First-quarter REO sales at Capital City Bank Group (CCBG) reached their second highest level since the econominc downturn began as the firm enters the second quarter holding a healthy REO pipeline.
The Tallahassee, Fla.-based financial services provider’s REO sales picked up momentum in the first quarter, totaling $7.9 million with more to go in the next.
“As we enter the second quarter, we have a strong pipeline of REO contracts pending,” Chief Executive William Smith said.
The firm’s balance of REO totaled $58.1 million at March 31, up $2.7 million from a year earlier.
The rental market for REO could reach $100 billion in 2012 with single-family REO investors in Florida — where Capital City is based — and the Midwest reaping the most profit. Those areas boast high cap rates and a large stock of potential REO properties.
During the quarter, charge-offs and loans transferred to REO at Capital City accounted for $9.5 million, or 19%, of the net reduction in total loans of $49.8 million.
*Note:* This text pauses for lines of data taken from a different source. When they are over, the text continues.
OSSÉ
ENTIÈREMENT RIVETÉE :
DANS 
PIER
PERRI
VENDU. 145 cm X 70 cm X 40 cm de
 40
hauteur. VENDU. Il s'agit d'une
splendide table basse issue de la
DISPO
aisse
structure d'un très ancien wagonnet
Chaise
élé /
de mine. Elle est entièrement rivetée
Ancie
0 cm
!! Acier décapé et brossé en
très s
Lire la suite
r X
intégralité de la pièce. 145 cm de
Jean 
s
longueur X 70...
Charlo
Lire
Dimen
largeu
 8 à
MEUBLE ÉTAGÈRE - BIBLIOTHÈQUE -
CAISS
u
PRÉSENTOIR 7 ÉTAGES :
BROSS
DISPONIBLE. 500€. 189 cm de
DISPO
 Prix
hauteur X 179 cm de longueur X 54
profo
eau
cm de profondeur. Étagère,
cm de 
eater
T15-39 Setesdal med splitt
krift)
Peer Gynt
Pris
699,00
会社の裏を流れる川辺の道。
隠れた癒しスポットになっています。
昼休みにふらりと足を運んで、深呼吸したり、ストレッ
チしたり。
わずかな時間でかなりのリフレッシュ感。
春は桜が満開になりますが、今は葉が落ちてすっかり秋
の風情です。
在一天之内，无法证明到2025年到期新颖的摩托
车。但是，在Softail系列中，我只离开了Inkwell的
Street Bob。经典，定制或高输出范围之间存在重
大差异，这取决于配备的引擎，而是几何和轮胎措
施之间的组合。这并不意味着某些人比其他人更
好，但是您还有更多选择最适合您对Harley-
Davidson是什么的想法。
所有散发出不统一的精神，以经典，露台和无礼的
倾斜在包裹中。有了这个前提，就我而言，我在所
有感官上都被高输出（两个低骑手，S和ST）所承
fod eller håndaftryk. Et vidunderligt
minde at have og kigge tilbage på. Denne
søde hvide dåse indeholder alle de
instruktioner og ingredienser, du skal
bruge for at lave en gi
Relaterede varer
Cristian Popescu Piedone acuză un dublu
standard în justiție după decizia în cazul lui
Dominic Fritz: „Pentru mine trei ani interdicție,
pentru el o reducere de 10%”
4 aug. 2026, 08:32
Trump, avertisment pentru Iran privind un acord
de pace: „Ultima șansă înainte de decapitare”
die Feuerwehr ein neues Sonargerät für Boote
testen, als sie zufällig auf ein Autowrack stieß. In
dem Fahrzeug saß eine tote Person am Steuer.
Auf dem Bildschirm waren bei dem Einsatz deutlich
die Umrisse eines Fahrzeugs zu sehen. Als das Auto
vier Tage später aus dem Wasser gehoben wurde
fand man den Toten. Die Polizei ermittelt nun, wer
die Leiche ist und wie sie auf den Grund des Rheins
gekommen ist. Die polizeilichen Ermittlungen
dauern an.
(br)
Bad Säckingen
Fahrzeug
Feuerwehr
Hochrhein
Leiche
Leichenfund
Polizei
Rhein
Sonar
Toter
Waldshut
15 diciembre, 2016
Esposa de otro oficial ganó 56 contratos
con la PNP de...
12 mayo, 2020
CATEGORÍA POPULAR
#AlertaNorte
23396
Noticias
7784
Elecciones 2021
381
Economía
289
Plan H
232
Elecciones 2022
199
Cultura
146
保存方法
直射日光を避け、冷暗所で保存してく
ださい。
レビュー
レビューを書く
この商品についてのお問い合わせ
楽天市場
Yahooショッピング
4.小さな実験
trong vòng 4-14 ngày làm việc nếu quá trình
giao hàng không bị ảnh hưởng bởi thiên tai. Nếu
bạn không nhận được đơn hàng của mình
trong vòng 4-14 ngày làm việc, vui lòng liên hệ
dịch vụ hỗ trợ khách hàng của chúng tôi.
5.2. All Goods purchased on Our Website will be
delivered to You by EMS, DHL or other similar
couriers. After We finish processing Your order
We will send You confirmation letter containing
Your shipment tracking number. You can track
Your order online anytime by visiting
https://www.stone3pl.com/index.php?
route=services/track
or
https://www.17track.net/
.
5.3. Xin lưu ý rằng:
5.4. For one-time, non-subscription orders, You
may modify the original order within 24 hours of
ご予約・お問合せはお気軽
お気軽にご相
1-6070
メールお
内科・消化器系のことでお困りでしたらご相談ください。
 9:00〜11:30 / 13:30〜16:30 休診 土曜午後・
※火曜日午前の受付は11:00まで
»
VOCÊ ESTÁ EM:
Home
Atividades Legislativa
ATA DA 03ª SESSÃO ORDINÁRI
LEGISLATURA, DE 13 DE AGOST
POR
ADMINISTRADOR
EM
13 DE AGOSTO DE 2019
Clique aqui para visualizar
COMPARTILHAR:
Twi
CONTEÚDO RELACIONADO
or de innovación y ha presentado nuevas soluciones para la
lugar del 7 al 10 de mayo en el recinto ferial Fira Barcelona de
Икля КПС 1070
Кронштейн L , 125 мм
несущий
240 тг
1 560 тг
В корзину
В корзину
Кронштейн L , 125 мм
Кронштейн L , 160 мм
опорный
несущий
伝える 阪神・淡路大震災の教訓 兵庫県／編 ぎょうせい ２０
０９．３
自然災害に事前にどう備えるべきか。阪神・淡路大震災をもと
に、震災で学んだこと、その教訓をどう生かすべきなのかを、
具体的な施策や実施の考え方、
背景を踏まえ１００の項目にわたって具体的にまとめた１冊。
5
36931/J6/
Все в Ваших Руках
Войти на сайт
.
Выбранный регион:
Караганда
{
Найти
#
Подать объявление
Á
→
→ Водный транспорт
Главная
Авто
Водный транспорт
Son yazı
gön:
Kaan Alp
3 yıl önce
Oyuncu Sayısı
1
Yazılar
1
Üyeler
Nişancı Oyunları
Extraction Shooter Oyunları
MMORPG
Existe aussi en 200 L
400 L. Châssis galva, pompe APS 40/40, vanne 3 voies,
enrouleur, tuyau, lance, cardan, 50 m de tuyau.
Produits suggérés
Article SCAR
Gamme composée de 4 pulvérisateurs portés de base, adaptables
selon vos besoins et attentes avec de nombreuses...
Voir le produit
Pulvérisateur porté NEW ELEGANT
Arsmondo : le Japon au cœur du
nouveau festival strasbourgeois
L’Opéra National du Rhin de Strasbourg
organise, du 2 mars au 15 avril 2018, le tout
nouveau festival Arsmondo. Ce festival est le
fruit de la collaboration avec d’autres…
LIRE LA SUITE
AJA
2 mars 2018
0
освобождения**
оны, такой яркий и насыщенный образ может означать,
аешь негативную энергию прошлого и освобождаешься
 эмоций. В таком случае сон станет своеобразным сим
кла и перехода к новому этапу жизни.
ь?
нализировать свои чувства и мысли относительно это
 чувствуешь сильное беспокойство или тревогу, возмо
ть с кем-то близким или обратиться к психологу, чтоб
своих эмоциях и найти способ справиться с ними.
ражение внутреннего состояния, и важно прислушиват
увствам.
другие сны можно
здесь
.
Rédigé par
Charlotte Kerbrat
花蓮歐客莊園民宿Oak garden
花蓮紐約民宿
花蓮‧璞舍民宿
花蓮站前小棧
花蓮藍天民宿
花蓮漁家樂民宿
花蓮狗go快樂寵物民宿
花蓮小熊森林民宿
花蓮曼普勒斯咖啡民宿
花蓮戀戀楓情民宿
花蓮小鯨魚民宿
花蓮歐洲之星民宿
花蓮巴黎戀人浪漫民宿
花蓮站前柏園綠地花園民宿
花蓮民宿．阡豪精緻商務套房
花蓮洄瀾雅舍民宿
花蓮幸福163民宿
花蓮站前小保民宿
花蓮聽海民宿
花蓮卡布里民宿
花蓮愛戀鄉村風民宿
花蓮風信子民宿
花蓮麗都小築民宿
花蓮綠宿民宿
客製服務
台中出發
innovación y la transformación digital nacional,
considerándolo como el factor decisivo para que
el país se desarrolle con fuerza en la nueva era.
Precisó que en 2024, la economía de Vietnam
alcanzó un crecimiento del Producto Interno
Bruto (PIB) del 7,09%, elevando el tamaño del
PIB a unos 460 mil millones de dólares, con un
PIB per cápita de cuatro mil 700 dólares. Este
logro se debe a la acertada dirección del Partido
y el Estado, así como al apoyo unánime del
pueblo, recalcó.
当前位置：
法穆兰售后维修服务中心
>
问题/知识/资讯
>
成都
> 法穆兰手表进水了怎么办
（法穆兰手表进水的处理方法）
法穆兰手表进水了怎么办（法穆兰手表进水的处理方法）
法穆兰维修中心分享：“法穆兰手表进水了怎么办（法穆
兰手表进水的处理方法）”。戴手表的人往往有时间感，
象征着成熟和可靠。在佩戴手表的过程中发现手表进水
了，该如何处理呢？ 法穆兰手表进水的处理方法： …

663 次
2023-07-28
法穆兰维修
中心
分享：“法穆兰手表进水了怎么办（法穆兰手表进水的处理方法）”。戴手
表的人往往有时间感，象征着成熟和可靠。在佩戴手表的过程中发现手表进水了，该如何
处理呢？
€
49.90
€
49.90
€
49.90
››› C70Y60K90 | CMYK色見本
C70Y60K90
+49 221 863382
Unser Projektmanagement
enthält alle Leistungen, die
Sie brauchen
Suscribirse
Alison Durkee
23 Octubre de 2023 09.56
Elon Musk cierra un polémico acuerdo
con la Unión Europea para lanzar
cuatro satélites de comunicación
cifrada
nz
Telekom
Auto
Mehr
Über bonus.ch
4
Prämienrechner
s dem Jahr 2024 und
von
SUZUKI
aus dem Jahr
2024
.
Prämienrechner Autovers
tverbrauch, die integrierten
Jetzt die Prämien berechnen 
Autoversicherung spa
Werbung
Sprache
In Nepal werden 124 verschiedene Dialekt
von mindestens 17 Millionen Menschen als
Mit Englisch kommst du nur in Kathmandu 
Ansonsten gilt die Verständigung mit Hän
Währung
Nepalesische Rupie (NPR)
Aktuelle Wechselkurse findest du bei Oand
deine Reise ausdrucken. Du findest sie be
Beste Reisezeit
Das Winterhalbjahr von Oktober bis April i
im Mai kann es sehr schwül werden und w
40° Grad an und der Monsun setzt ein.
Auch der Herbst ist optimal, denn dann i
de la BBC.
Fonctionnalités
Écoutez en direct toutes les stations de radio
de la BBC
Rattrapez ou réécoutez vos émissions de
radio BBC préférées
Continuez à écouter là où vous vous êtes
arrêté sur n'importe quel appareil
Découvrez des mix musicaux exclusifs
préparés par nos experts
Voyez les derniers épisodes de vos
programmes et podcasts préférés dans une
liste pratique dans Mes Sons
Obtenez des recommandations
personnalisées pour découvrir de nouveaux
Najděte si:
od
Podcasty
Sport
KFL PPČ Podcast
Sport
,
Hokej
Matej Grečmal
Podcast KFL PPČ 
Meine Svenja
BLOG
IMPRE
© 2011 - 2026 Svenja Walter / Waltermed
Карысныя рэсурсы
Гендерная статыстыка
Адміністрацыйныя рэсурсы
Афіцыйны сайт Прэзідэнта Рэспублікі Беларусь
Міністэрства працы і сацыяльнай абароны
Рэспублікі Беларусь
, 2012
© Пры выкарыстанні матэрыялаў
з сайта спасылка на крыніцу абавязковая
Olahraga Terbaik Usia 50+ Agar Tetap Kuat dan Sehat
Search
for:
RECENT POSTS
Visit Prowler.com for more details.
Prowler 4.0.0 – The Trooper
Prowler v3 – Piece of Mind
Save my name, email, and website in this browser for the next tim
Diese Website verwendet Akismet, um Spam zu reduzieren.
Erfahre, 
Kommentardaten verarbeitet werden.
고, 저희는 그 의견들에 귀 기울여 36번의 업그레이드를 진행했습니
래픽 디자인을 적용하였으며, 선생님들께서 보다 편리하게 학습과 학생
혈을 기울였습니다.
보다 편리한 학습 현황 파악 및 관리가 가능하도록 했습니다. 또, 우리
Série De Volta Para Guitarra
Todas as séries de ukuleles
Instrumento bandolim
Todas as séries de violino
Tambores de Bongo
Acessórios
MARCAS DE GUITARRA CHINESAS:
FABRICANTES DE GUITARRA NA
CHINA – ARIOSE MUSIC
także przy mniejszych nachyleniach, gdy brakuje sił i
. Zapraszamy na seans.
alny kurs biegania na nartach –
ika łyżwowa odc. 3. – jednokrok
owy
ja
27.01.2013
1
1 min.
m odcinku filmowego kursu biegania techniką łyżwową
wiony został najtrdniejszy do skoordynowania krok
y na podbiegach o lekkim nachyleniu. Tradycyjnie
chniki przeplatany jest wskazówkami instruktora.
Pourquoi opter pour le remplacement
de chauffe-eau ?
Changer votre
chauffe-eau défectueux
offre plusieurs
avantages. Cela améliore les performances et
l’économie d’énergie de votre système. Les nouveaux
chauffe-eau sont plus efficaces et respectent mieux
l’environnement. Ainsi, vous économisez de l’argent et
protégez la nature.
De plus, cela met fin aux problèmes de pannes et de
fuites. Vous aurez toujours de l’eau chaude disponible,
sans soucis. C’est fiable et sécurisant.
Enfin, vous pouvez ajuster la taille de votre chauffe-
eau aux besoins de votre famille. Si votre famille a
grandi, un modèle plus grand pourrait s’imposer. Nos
A year earlier, loan resolution accounted for $57.8 million, or 43%, of the net reduction in loans of $133.9 million.
“Efforts to stimulate new loan growth are ongoing and we have recently introduced new lending programs in our business and commercial real estate lending areas to mitigate the significant impact that consumer and business deleveraging is having on our portfolio,” the bank said.
Nonperforming assets represented 5.14% of total assets at the end of the quarter versus 4.86% a year earlier.
Capital City reported a loss of $1.2 million, or 7 cents a share, in the first quarter. In the year-ago period, it reported $1.3 million, or 8 cents a share, of income.
Reduced operating revenues and higher loan loss provisions led to the decline earnings.
“Credit quality continues to be our number one priority,” said Smith. “Our past due loans declined 53% to $9.2 million, which represents the lowest level since 2003.”